A group of LSU students have developed a large language model that will simplify the process of herbicide application for farmers.
Completed this semester as part of the HNRS 3035 course, the LLM tool aggregates herbicide labels, federal and state regulations and the hundreds page long LSU AgCenter research booklet to give farmers simplified and custom information.
“Ideally for this model you’ll be able to put in what you’re growing, where you’re at, what weeds you’re trying to get into and it will be able to coalesce that information and quickly and, importantly, accurately give advice for how to get rid of different weeds and things,” said mechanical engineering senior Colin Raby, one of the students that worked on the project.
The tool not only saves time but can potentially prevent the overuse of herbicides, a practice sometimes motivated by risk of lower yields, according to Raby.
“Instead of having to spend a lot of money to work with a farming consultant, or do the research that could take days, weeks, months, comparing everything that’s available online, the hope is this tool can save that time and energy.”
Other project members agreed that the accuracy of the tool was vital to its success and applicability.
“You’re recommending something that could kill somebody’s crop and hurt their livelihood,” said computer science junior Cody Flurry. “You have to make sure you are giving great information.”
The tool is programmed to report and ask for any insufficient information. This is to avoid the LLM giving inaccurate recommendations with confidence, also known as “hallucinations.” Sourcing of the recommendation is also programmed, so any discrepancy can be caught.
“If this says seven milligrams instead of six milligrams, that could mean thousands of dollars and an entire crop,” Raby said. “Ensuring the accuracy of this system and ensuring our model doesn’t hallucinate is something we’ve been working on.”
Further upgrades to the LLM are planned, including the ability to use the tool with just a photo of the weed.
Expected to release in the spring, the LLM is one of many new devices set to incorporate AI into agriculture.
“In a field like agriculture, a larger portion of the research ongoing does include some sort of AI component that has enhanced the ability for these researchers to do their job,” said research coordinator for the LSU AgCenter Brayden Blanchard.

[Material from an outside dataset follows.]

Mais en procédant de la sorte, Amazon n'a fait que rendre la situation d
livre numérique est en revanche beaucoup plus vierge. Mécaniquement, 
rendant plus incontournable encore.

AI machine learning has been used for years to make predictions with data, Blanchard said. However, its recent popularization has made its utilization easier for agricultural research through things like greater stakeholder funding.
“The way I’ve seen it applied in improved estimates and data driven, knowledge-based decisions, if that type of use can complement any industry, I think it’s an excellent thing,” Blanchard said.

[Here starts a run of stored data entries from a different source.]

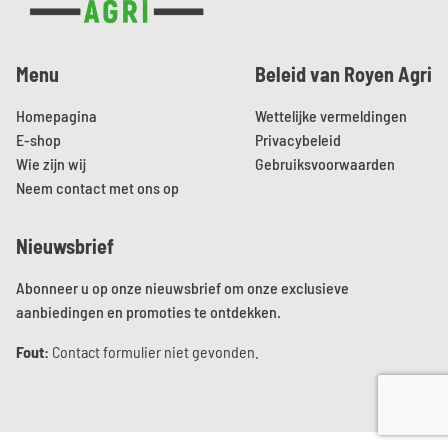
Menu
Beleid van Royen Agri
Homepagina
Wettelijke vermeldingen
E-shop
Privacybeleid
Wie zijn wij
Gebruiksvoorwaarden
Neem contact met ons op
Nieuwsbrief
Abonneer u op onze nieuwsbrief om onze exclusieve
aanbiedingen en promoties te ontdekken.
Fout:
Contact formulier niet gevonden.
Aller sur le site de Brainmade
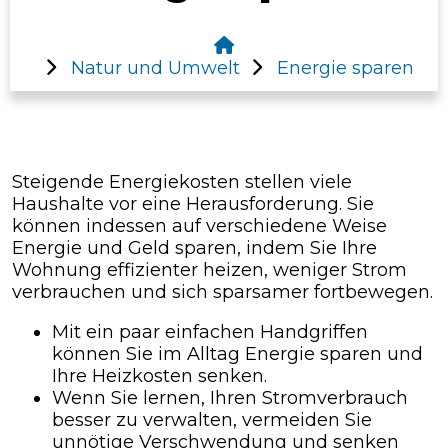
Natur und Umwelt
Energie sparen
Steigende Energiekosten stellen viele
Haushalte vor eine Herausforderung. Sie
können indessen auf verschiedene Weise
Energie und Geld sparen, indem Sie Ihre
Wohnung effizienter heizen, weniger Strom
verbrauchen und sich sparsamer fortbewegen.
Mit ein paar einfachen Handgriffen
können Sie im Alltag Energie sparen und
Ihre Heizkosten senken.
Wenn Sie lernen, Ihren Stromverbrauch
besser zu verwalten, vermeiden Sie
unnötige Verschwendung und senken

Dr. Thanos Gentimis teaches EXST 7005, a class covering machine learning, data analysis and image processing in agriculture.
“What I see is agriculture turning into this fully automated process where everything is handled by some sort of smart machine,” Gentimis said in an interview with LSU President William F. Tate IV.
AI will eventually help us optimize water consumption and fertilizer application, Gentimis said in the interview.
“These technologies have the potential to be applied in more ways than we can think of going forward,” Raby said. “If you want something that can both, put you ahead career wise and that’s really interesting and can improve society, I would highly recommend people get involved in this atmosphere and learn as much about it as possible.”